ABOUT THIS TASK:
In the entries below, find the line with "Återbetalningspolicy" and the line with "Återförsäljare"; give again those lines and every line between them, exactly.
START DATA TO USE
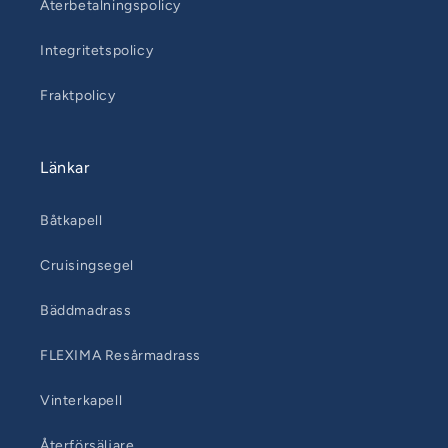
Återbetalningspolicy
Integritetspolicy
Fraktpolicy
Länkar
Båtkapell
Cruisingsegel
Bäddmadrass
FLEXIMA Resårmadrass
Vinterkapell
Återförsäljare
END DATA TO USE
START DATA TO USE
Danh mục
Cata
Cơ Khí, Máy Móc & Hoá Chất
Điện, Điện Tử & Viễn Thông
END DATA TO USE
RESPONSE TO THE EXERCISE:
Återbetalningspolicy
Integritetspolicy
Fraktpolicy
Länkar
Båtkapell
Cruisingsegel
Bäddmadrass
FLEXIMA Resårmadrass
Vinterkapell
Återförsäljare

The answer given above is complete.